* **Supplied entries**
*** Begin section ***
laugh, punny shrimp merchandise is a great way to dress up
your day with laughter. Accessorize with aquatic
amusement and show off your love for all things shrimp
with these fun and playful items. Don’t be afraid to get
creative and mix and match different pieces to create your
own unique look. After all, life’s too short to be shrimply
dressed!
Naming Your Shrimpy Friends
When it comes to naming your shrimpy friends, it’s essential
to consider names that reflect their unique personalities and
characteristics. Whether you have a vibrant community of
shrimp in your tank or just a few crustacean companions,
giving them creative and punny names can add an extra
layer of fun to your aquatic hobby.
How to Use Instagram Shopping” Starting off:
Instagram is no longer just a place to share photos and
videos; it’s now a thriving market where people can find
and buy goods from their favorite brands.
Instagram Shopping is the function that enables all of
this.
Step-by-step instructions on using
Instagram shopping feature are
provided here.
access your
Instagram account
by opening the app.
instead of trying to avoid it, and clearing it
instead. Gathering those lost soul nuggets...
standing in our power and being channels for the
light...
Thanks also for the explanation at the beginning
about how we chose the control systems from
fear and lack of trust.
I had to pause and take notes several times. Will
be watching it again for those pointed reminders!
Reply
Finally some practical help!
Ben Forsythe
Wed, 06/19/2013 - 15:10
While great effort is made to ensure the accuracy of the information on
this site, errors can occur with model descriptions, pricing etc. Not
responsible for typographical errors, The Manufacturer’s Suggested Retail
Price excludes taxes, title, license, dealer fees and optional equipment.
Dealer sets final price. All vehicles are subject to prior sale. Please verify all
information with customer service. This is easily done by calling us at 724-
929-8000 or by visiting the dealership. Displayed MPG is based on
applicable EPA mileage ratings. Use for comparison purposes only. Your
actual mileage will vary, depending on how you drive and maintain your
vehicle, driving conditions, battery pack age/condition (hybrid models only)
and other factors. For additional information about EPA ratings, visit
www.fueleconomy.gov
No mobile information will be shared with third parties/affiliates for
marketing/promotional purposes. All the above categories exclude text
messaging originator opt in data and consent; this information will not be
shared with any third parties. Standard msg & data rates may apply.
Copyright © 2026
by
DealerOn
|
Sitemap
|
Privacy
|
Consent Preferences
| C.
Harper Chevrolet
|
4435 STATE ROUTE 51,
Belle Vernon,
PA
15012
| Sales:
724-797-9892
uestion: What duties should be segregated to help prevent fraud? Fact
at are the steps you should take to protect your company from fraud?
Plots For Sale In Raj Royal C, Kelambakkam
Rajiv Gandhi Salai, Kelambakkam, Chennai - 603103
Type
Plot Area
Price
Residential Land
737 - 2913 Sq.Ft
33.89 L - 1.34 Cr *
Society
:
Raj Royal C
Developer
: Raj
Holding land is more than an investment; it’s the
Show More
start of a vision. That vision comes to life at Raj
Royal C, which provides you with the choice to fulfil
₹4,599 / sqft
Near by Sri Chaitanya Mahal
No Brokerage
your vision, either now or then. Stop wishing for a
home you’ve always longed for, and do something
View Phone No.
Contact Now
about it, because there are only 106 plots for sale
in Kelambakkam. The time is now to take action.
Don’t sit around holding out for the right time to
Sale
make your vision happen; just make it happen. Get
*** End section ***
* **Requirement**
Using the listing above, show each line holding the string "purposes".

* **Reply to the task**
applicable EPA mileage ratings. Use for comparison purposes only. Your
marketing/promotional purposes. All the above categories exclude text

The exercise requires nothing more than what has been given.